• _Material for this task_:

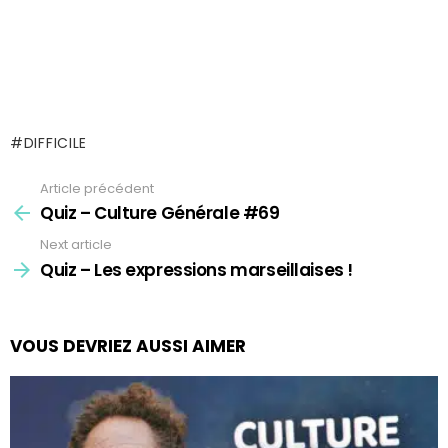
DIFFICILE
Article précédent
See
more
Quiz – Culture Générale #69
Next article
Quiz – Les expressions marseillaises !
VOUS DEVRIEZ AUSSI AIMER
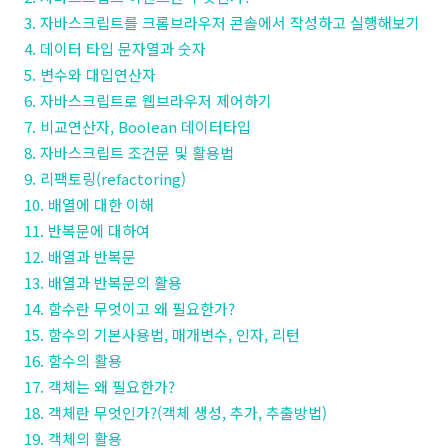
3. 자바스크립트를 크롬브라우저 콘솔에서 작성하고 실행해보기
4. 데이터 타입 문자열과 숫자
5. 변수와 대입연산자
6. 자바스크립트로 웹브라우저 제어하기
7. 비교연산자, Boolean 데이터타입
8. 자바스크립트 조건문 및 활용법
9. 리팩토링(refactoring)
10. 배열에 대한 이해
11. 반복문에 대하여
12. 배열과 반복문
13. 배열과 반복문의 활용
14. 함수란 무엇이고 왜 필요한가?
15. 함수의 기본사용법, 매개변수, 인자, 리턴
16. 함수의 활용
17. 객체는 왜 필요한가?
18. 객체란 무엇인가?(객체 생성, 추가, 추출방법)
19. 객체의 활용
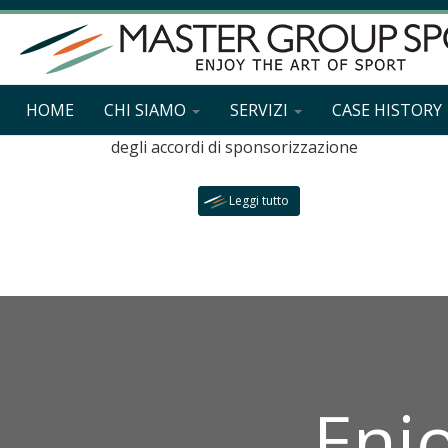
Consulenza e gestione delle
Sponsorship
HOME
CHI SIAMO
SERVIZI
CASE HISTORY
Strategie di marketing, gestione e ottimizzazione
degli accordi di sponsorizzazione
Leggi tutto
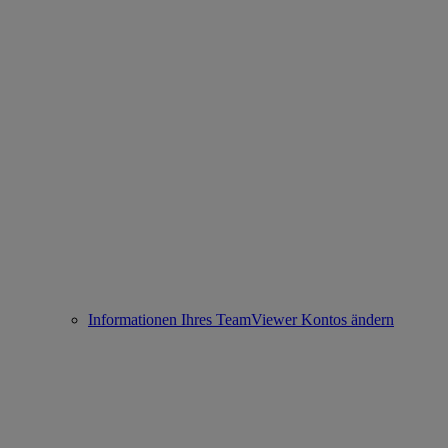
Informationen Ihres TeamViewer Kontos ändern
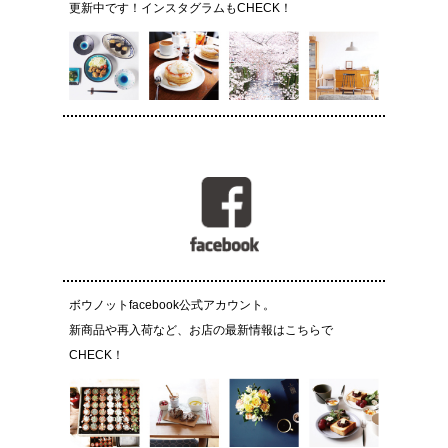
更新中です！インスタグラムもCHECK！
ボウノットfacebook公式アカウント。
新商品や再入荷など、お店の最新情報はこちらで
CHECK！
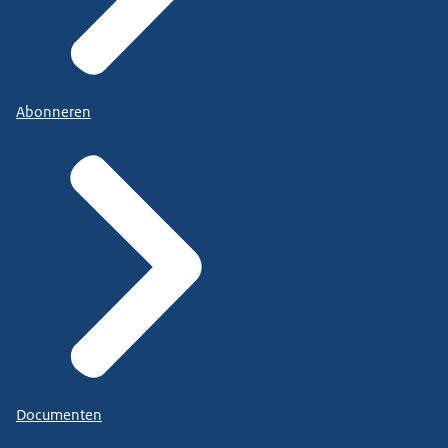
Abonneren
Documenten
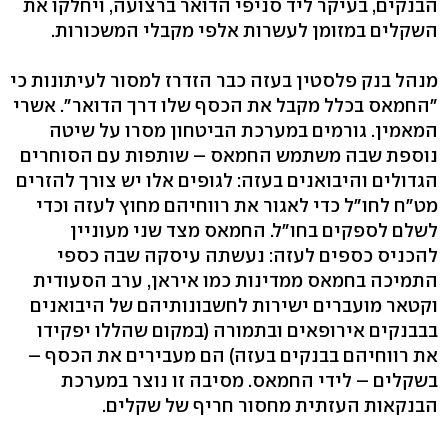
הבנקים, בעיקר ליד סניפי הדואר ברצועה, ויחלקו את
השקלים במזומן לעשרות אלפי מקבלי המשכורות.
מנהל בנק פלסטין בעזה כבר הזדרז למסור לעיתונות כי
"החמאס בכלל מקבל את הכסף שלו דרך הדואר". אשרי
המאמין. גורמים במערכת הביטחון מסרו על שיטה
נוספת שבה משתמש החמאס – שותפות עם הסוחרים
הגדולים והיבואנים בעזה: לגופים אלו יש צורך להזרים
מט"ח לחו"ל כדי לאגור את רווחיהם מחוץ לעזה וכדי
לשלם לספקים בחו"ל. החמאס מצד שני מעוניין
להכניס כספים לעזה: נעשתה עיסקה שבה כספי
התמיכה בחמאס ממדינות כמו איראן, ערב הסעודית
וקטאר מועברים ישירות לחשבונותיהם של היבואנים
בבבנקים אירופאים ובתמורה (במקום שהללו יפקידו
את רווחיהם בבנקים בעזה) הם מעבירים את הכסף –
בשקלים – לידי החמאס. מסיבה זו נוצר במערכת
הבנקאות העזתית מחסור חריף של שקלים.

• _About this task_: The data above should be repeated exactly, minus any pictures.

• _Answer to the exercise_:
DIFFICILE
Article précédent
See
more
Quiz – Culture Générale #69
Next article
Quiz – Les expressions marseillaises !
VOUS DEVRIEZ AUSSI AIMER
3. 자바스크립트를 크롬브라우저 콘솔에서 작성하고 실행해보기
4. 데이터 타입 문자열과 숫자
5. 변수와 대입연산자
6. 자바스크립트로 웹브라우저 제어하기
7. 비교연산자, Boolean 데이터타입
8. 자바스크립트 조건문 및 활용법
9. 리팩토링(refactoring)
10. 배열에 대한 이해
11. 반복문에 대하여
12. 배열과 반복문
13. 배열과 반복문의 활용
14. 함수란 무엇이고 왜 필요한가?
15. 함수의 기본사용법, 매개변수, 인자, 리턴
16. 함수의 활용
17. 객체는 왜 필요한가?
18. 객체란 무엇인가?(객체 생성, 추가, 추출방법)
19. 객체의 활용
Consulenza e gestione delle
Sponsorship
HOME
CHI SIAMO
SERVIZI
CASE HISTORY
Strategie di marketing, gestione e ottimizzazione
degli accordi di sponsorizzazione
Leggi tutto
Informationen Ihres TeamViewer Kontos ändern
更新中です！インスタグラムもCHECK！
ボウノットfacebook公式アカウント。
新商品や再入荷など、お店の最新情報はこちらで
CHECK！
Abonneren
Documenten
הבנקים, בעיקר ליד סניפי הדואר ברצועה, ויחלקו את
השקלים במזומן לעשרות אלפי מקבלי המשכורות.
מנהל בנק פלסטין בעזה כבר הזדרז למסור לעיתונות כי
"החמאס בכלל מקבל את הכסף שלו דרך הדואר". אשרי
המאמין. גורמים במערכת הביטחון מסרו על שיטה
נוספת שבה משתמש החמאס – שותפות עם הסוחרים
הגדולים והיבואנים בעזה: לגופים אלו יש צורך להזרים
מט"ח לחו"ל כדי לאגור את רווחיהם מחוץ לעזה וכדי
לשלם לספקים בחו"ל. החמאס מצד שני מעוניין
להכניס כספים לעזה: נעשתה עיסקה שבה כספי
התמיכה בחמאס ממדינות כמו איראן, ערב הסעודית
וקטאר מועברים ישירות לחשבונותיהם של היבואנים
בבבנקים אירופאים ובתמורה (במקום שהללו יפקידו
את רווחיהם בבנקים בעזה) הם מעבירים את הכסף –
בשקלים – לידי החמאס. מסיבה זו נוצר במערכת
הבנקאות העזתית מחסור חריף של שקלים.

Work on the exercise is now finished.